七月末にエダマメとして利用した品種ですと、八月中旬には成熟します。ただ、この時期は高温で夕立などがあるため、なかなかうまく成熟しません。サヤは褐色になっているのに葉や茎はまだ青々している状態で、サヤがカビてしまうことがあります。
この対策は、地域の農業改良普及センターや農協の技術員の方に相談し、地域に合った品種(エダマメ用品種ではないですよ!)を選ぶことです(種苗店・園芸店では地域の品種は扱っていません)。
図1からもわかるように、七月末にエダマメを食べようとすること自体に、無理があります。中秋の名月は、昔から「豆(エダマメ)名月」ともいわれるので、二学期になってからエダマメを楽しんでもよいのでは。
また、収穫の時期も図1に書いてありますが、葉が落ちて、サヤが褐色(品種によっては暗褐色)になり、茎を振るとカラカラ音がするようになれば、収穫適期と判断してよいでしょう。
(2)種を適期にまく
図2 ダイズの花葉や茎は伸びるのに、花が咲かないという場合は、本当に花が咲かなかったのでしょうか? 上述したように、ダイズは日長が短くなれば必ず花を咲かせます。ダイズの花は、茎の付け根に固まって(花房)咲かせるので、葉の中に隠れていて、見つけにくいのです(次頁の図2)。
茎や葉が伸びるのに実がならないのは、図1の播種(種まき)時期に播種していないためと思われます。(1)で述べたように、日長が短くならないとダイズは花芽を分化させませんから、それまでは葉を出し、茎をどんどんと伸ばしていきます(日本の品種は花芽分化が進めば茎の伸長は止まります)。一般に「早生は早く、晩生は遅くまく」ことになっています。地域の品種それぞれに播種適期がありますので、地域の慣行に合わせた栽培法を実施されると、失敗は起こらないと考えられますので、近くの農業改良普及センター、農協にお聞きください。
(3)虫害を防ぐ
カメムシの終齢幼虫 カメムシの成虫サヤはついたのに、中にマメが入っていない場合、原因のほとんどは、害虫(カメムシ類)による吸汁被害です。エダマメの頃、ペチャンコになった青いサヤからマメを出すと、マメの一部に黒い斑点を見つけることができます。これが、カメムシ類に刺された跡です。
ダイズは一〇日〜二週間、花を咲かせます(株全体として)。早く咲いた花からサヤが伸びますが、遅く咲いた花のサヤが急激に伸びることで、ほぼ一斉にサヤが太ります(茎つきのエダマメのサヤを見ると、サヤの大きさはほとんど同じです)。このサヤが太りだした頃から、カメムシ類が飛来し、マメの中の汁を吸い取ります。カメムシ類の成虫は、それほど大きな被害を発生させませんが、幼虫(アリによく似ていますが注意深く観察しますと触覚が長く体もやや細い)が被害を大きくします。
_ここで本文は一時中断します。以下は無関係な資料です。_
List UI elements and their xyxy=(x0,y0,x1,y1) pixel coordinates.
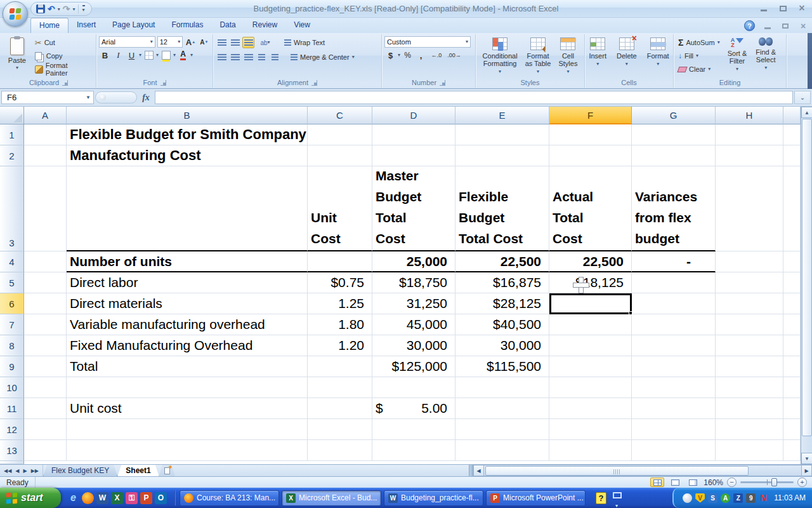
cell-H12[interactable] xyxy=(716,419,783,440)
cell-F7[interactable] xyxy=(549,314,632,335)
column-header-partial[interactable] xyxy=(783,107,801,124)
cell-E3[interactable]: Flexible Budget Total Cost xyxy=(455,166,549,251)
tray-icon[interactable]: Z xyxy=(733,493,743,503)
cell-A13[interactable] xyxy=(24,440,67,461)
cell-I6[interactable] xyxy=(783,293,801,314)
column-header-G[interactable]: G xyxy=(632,107,716,124)
column-header-D[interactable]: D xyxy=(372,107,455,124)
cell-A11[interactable] xyxy=(24,398,67,419)
font-family-combo[interactable]: Arial▾ xyxy=(99,36,155,48)
cell-A4[interactable] xyxy=(24,251,67,272)
column-header-E[interactable]: E xyxy=(455,107,549,124)
cell-B6[interactable]: Direct materials xyxy=(67,293,308,314)
workbook-minimize-button[interactable] xyxy=(763,22,773,30)
cell-G7[interactable] xyxy=(632,314,716,335)
column-header-B[interactable]: B xyxy=(67,107,308,124)
decrease-decimal-button[interactable]: .00→ xyxy=(446,50,462,61)
task-excel-active[interactable]: X Microsoft Excel - Bud... xyxy=(282,490,381,506)
cell-I4[interactable] xyxy=(783,251,801,272)
paste-dropdown-icon[interactable]: ▾ xyxy=(16,65,18,70)
cell-G6[interactable] xyxy=(632,293,716,314)
insert-cells-button[interactable]: Insert▾ xyxy=(586,36,610,77)
cell-G8[interactable] xyxy=(632,335,716,356)
tab-split-handle[interactable] xyxy=(469,465,473,476)
cell-G13[interactable] xyxy=(632,440,716,461)
cell-C7[interactable]: 1.80 xyxy=(308,314,372,335)
zoom-slider[interactable] xyxy=(740,481,794,483)
cell-F12[interactable] xyxy=(549,419,632,440)
cell-H7[interactable] xyxy=(716,314,783,335)
tray-icon[interactable]: S xyxy=(708,493,717,503)
sheet-tab-sheet1[interactable]: Sheet1 xyxy=(117,465,159,476)
column-header-H[interactable]: H xyxy=(716,107,783,124)
zoom-level[interactable]: 160% xyxy=(704,478,723,487)
cell-I2[interactable] xyxy=(783,145,801,166)
cell-A12[interactable] xyxy=(24,419,67,440)
currency-dropdown-icon[interactable]: ▾ xyxy=(398,53,400,58)
cell-H5[interactable] xyxy=(716,272,783,293)
align-middle-button[interactable] xyxy=(229,37,241,48)
cell-A8[interactable] xyxy=(24,335,67,356)
cell-D3[interactable]: Master Budget Total Cost xyxy=(372,166,455,251)
cell-C8[interactable]: 1.20 xyxy=(308,335,372,356)
cell-I7[interactable] xyxy=(783,314,801,335)
autosum-button[interactable]: ΣAutoSum▾ xyxy=(676,36,722,49)
formula-bar-splitter[interactable] xyxy=(95,91,137,104)
tab-page-layout[interactable]: Page Layout xyxy=(104,18,163,33)
column-header-A[interactable]: A xyxy=(24,107,67,124)
cell-A10[interactable] xyxy=(24,377,67,398)
tray-icon[interactable] xyxy=(683,493,692,503)
comma-button[interactable]: , xyxy=(415,50,427,61)
cell-F13[interactable] xyxy=(549,440,632,461)
tray-icon[interactable]: N xyxy=(759,493,768,503)
cell-B3[interactable] xyxy=(67,166,308,251)
grow-font-button[interactable]: A xyxy=(185,36,196,48)
font-size-combo[interactable]: 12▾ xyxy=(157,36,183,48)
cell-H4[interactable] xyxy=(716,251,783,272)
cell-E8[interactable]: 30,000 xyxy=(455,335,549,356)
cell-D6[interactable]: 31,250 xyxy=(372,293,455,314)
tray-icon[interactable]: A xyxy=(721,493,730,503)
cell-E6[interactable]: $28,125 xyxy=(455,293,549,314)
row-header-11[interactable]: 11 xyxy=(0,398,24,419)
number-format-combo[interactable]: Custom▾ xyxy=(384,36,471,48)
cell-D5[interactable]: $18,750 xyxy=(372,272,455,293)
cell-G5[interactable] xyxy=(632,272,716,293)
cell-C6[interactable]: 1.25 xyxy=(308,293,372,314)
align-left-button[interactable] xyxy=(216,51,228,63)
conditional-formatting-button[interactable]: Conditional Formatting▾ xyxy=(480,36,521,77)
cell-A1[interactable] xyxy=(24,124,67,145)
cell-H11[interactable] xyxy=(716,398,783,419)
cell-I10[interactable] xyxy=(783,377,801,398)
row-header-12[interactable]: 12 xyxy=(0,419,24,440)
cell-H3[interactable] xyxy=(716,166,783,251)
cell-H2[interactable] xyxy=(716,145,783,166)
scroll-down-icon[interactable]: ▼ xyxy=(801,453,812,464)
insert-function-button[interactable]: fx xyxy=(138,91,154,104)
tab-home[interactable]: Home xyxy=(30,18,69,33)
font-color-button[interactable]: A xyxy=(177,50,189,61)
key-icon[interactable]: ⚿ xyxy=(126,492,138,504)
cell-A3[interactable] xyxy=(24,166,67,251)
wrap-text-button[interactable]: Wrap Text xyxy=(282,36,327,49)
internet-explorer-icon[interactable]: e xyxy=(67,492,79,504)
cell-D8[interactable]: 30,000 xyxy=(372,335,455,356)
task-powerpoint[interactable]: P Microsoft PowerPoint ... xyxy=(486,490,586,506)
cell-styles-button[interactable]: Cell Styles▾ xyxy=(555,36,580,77)
scroll-up-icon[interactable]: ▲ xyxy=(801,107,812,118)
firefox-icon[interactable] xyxy=(82,492,94,504)
cell-H9[interactable] xyxy=(716,356,783,377)
cell-D4[interactable]: 25,000 xyxy=(372,251,455,272)
minimize-button[interactable] xyxy=(759,4,769,13)
cell-D7[interactable]: 45,000 xyxy=(372,314,455,335)
zoom-out-button[interactable]: − xyxy=(727,478,737,487)
borders-button[interactable] xyxy=(143,50,155,61)
cell-C11[interactable] xyxy=(308,398,372,419)
cell-D11[interactable]: $5.00 xyxy=(372,398,455,419)
clipboard-dialog-launcher-icon[interactable] xyxy=(62,80,68,86)
cell-H10[interactable] xyxy=(716,377,783,398)
task-word-budgeting[interactable]: W Budgeting_practice-fl... xyxy=(384,490,483,506)
underline-button[interactable]: U xyxy=(126,50,138,61)
format-cells-button[interactable]: Format▾ xyxy=(644,36,672,77)
cell-C10[interactable] xyxy=(308,377,372,398)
幼虫は暗いところに生息します。
対策としては、農薬を散布することです(使用できる農薬・散布時期・濃度などが決まっていますので、農協などに相談して下さい)。農薬の散布は子どもたちにとって危険なので、農薬を使いたくないときは、左の囲み記事のような方法もあります。
また、ダイズは日当たりのよい、水はけのよい場所を好むので、日陰になる木や建物のない場所を畑に選びましょう。
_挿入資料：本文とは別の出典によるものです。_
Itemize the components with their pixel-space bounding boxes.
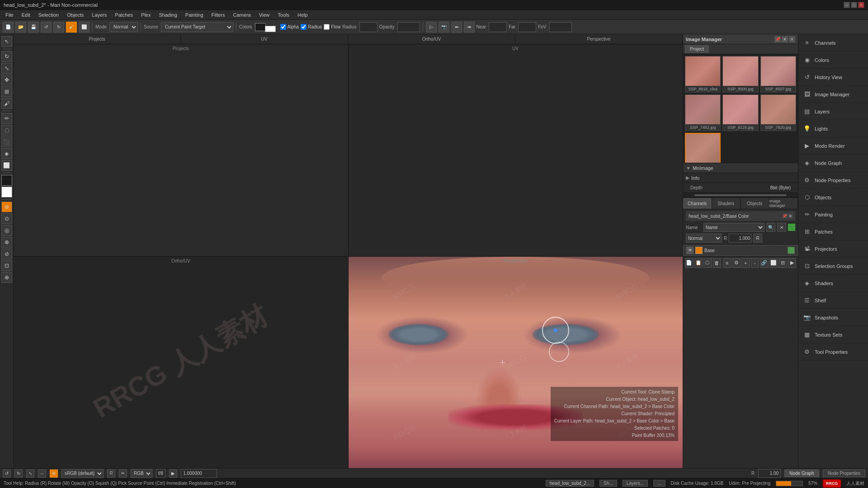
tool-new[interactable]: 📄 (3, 22, 14, 33)
tab-project[interactable]: Project (685, 45, 709, 53)
tool-option2[interactable]: ⬜ (79, 22, 90, 33)
viewport-orthouv[interactable]: Ortho/UV RRCG 人人素材 (14, 257, 348, 469)
menu-patches[interactable]: Patches (111, 11, 137, 19)
tool-select[interactable]: ↖ (1, 36, 12, 47)
close-button[interactable]: ✕ (858, 2, 864, 8)
bottom-tab-3[interactable]: Layers... (623, 480, 648, 487)
sidebar-objects[interactable]: ⬡ Objects (798, 189, 868, 206)
layer-tool-2[interactable]: 📋 (694, 258, 703, 268)
layer-item-option[interactable] (788, 247, 795, 254)
tab-shaders[interactable]: Shaders (712, 198, 741, 209)
sidebar-projectors[interactable]: 📽 Projectors (798, 240, 868, 258)
tool-erase[interactable]: ◌ (1, 125, 12, 136)
node-graph-tab[interactable]: Node Graph (784, 469, 819, 477)
ng-tool-4[interactable]: ↔ (38, 469, 46, 478)
tool-save[interactable]: 💾 (28, 22, 39, 33)
sidebar-modo-render[interactable]: ▶ Modo Render (798, 137, 868, 155)
tool-stamp[interactable]: ⊕ (1, 202, 12, 212)
tool-open[interactable]: 📂 (15, 22, 26, 33)
tab-channels[interactable]: Channels (683, 198, 712, 209)
img-thumb-3[interactable]: SSP_7452.jpg (685, 94, 721, 131)
sidebar-node-properties[interactable]: ⚙ Node Properties (798, 172, 868, 189)
r-button[interactable]: R (107, 469, 115, 478)
menu-help[interactable]: Help (294, 11, 311, 19)
viewport-projects[interactable]: Projects (14, 44, 348, 256)
layer-tool-more[interactable]: ▶ (788, 258, 797, 268)
near-input[interactable] (489, 22, 507, 32)
ng-tool-1[interactable]: ↺ (3, 469, 11, 478)
sidebar-selection-groups[interactable]: ⊡ Selection Groups (798, 258, 868, 275)
camera-btn[interactable]: 📷 (439, 22, 449, 33)
mn-image-info[interactable]: ▶ Info (683, 173, 798, 183)
sidebar-tool-properties[interactable]: ⚙ Tool Properties (798, 343, 868, 361)
channel-mode-select[interactable]: RGB (131, 469, 152, 478)
tool-move[interactable]: ✥ (1, 75, 12, 85)
flow-checkbox[interactable]: Flow (324, 24, 340, 30)
tool-rotate[interactable]: ↻ (1, 51, 12, 62)
img-thumb-4[interactable]: SSP_8126.jpg (722, 94, 758, 131)
nav-btn2[interactable]: ➡ (464, 22, 475, 33)
img-mgr-pin[interactable]: 📌 (774, 36, 781, 42)
sidebar-painting[interactable]: ✏ Painting (798, 206, 868, 223)
sidebar-colors[interactable]: ◉ Colors (798, 52, 868, 69)
ng-tool-3[interactable]: ⤡ (26, 469, 34, 478)
layer-visibility[interactable]: 👁 (686, 247, 693, 254)
menu-filters[interactable]: Filters (208, 11, 229, 19)
value-input[interactable] (181, 469, 217, 478)
layer-tool-4[interactable]: 🗑 (713, 258, 722, 268)
bottom-tab-4[interactable]: ... (653, 480, 665, 487)
tool-extra2[interactable]: ◎ (1, 225, 12, 236)
tool-grid[interactable]: ⊡ (1, 260, 12, 271)
sidebar-layers[interactable]: ▤ Layers (798, 103, 868, 120)
mn-image-header[interactable]: ▼ MnImage (683, 163, 798, 173)
menu-file[interactable]: File (2, 11, 17, 19)
radius-input[interactable]: 52 (359, 22, 377, 32)
layer-tool-minus[interactable]: - (751, 258, 760, 268)
menu-tools[interactable]: Tools (274, 11, 293, 19)
far-input[interactable] (518, 22, 536, 32)
menu-layers[interactable]: Layers (88, 11, 110, 19)
img-thumb-0[interactable]: SSP_8616_clea (685, 56, 721, 93)
tool-scale[interactable]: ⤡ (1, 63, 12, 74)
play-button[interactable]: ▶ (169, 469, 177, 478)
nav-btn1[interactable]: ⬅ (451, 22, 462, 33)
img-thumb-2[interactable]: SSP_8507.jpg (760, 56, 796, 93)
layer-tool-plus[interactable]: + (741, 258, 750, 268)
r-val[interactable] (758, 469, 781, 478)
img-thumb-6[interactable]: SSP_7820.jpg (685, 133, 721, 163)
img-mgr-close[interactable]: ✕ (789, 36, 795, 42)
ng-tool-2[interactable]: ↻ (14, 469, 23, 478)
sidebar-history-view[interactable]: ↺ History View (798, 69, 868, 86)
tool-extra1[interactable]: ⊙ (1, 213, 12, 224)
sidebar-node-graph[interactable]: ◈ Node Graph (798, 155, 868, 172)
sidebar-shelf[interactable]: ☰ Shelf (798, 292, 868, 309)
layer-name-search[interactable]: 🔍 (766, 223, 775, 232)
bottom-tab-2[interactable]: Sh... (599, 480, 617, 487)
layer-tool-1[interactable]: 📄 (685, 258, 693, 268)
tool-extra5[interactable]: ⊕ (1, 272, 12, 283)
radius-checkbox[interactable]: Radius (301, 24, 322, 30)
alpha-checkbox[interactable]: Alpha (280, 24, 299, 30)
background-color[interactable] (265, 26, 276, 32)
tool-smear[interactable]: ⬜ (1, 160, 12, 171)
tool-extra4[interactable]: ⊘ (1, 249, 12, 259)
pick-tool[interactable]: ✏ (119, 469, 127, 478)
tool-clone[interactable]: ◈ (1, 148, 12, 159)
render-btn[interactable]: ▷ (426, 22, 437, 33)
layer-r-button[interactable]: R (753, 234, 762, 243)
tool-undo[interactable]: ↺ (41, 22, 52, 33)
layer-blend-select[interactable]: Normal (686, 234, 722, 243)
opacity-input[interactable]: 0.996 (397, 22, 420, 32)
sidebar-texture-sets[interactable]: ▦ Texture Sets (798, 326, 868, 343)
menu-plex[interactable]: Plex (137, 11, 154, 19)
tool-fill[interactable]: ⬛ (1, 136, 12, 147)
layer-color-swatch[interactable] (695, 247, 703, 254)
layer-r-input[interactable] (729, 234, 751, 243)
source-select[interactable]: Current Paint Target (161, 22, 233, 32)
colorspace-select[interactable]: sRGB (default) (61, 469, 104, 478)
sidebar-image-manager[interactable]: 🖼 Image Manager (798, 86, 868, 103)
layer-ctrl-pin[interactable]: 📌 (783, 214, 787, 218)
menu-selection[interactable]: Selection (35, 11, 62, 19)
tab-objects[interactable]: Objects (741, 198, 769, 209)
minimize-button[interactable]: ─ (844, 2, 850, 8)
ダイズの栽培において大切なことは、品種と播種時期と日当たりの三つのポイントです。この三つを押さえれば、「ダイズ栽培は簡単!」と言えます。
農薬を使わないカメムシ防除
ミント岐阜県下呂市の青木喜美子さんは、トウガラシを20〜30分煮て汁をとり、同量の木酢(木炭をつくるときに出る液。園芸店などで売っている)を混ぜて、水で1000倍に薄めてまいています。それまでは、ダイズやエダマメがカメムシに吸われて全滅したことがありましたが、このトウガラシ液を何度かジョウロでまいたところ、結構よくできるようになりました。
また、ミントなどのハーブ類をウネ間にまいたり、混作したりすると、ハーブ類をカメムシなどが嫌うので、虫を寄せつけない効果があると言われています。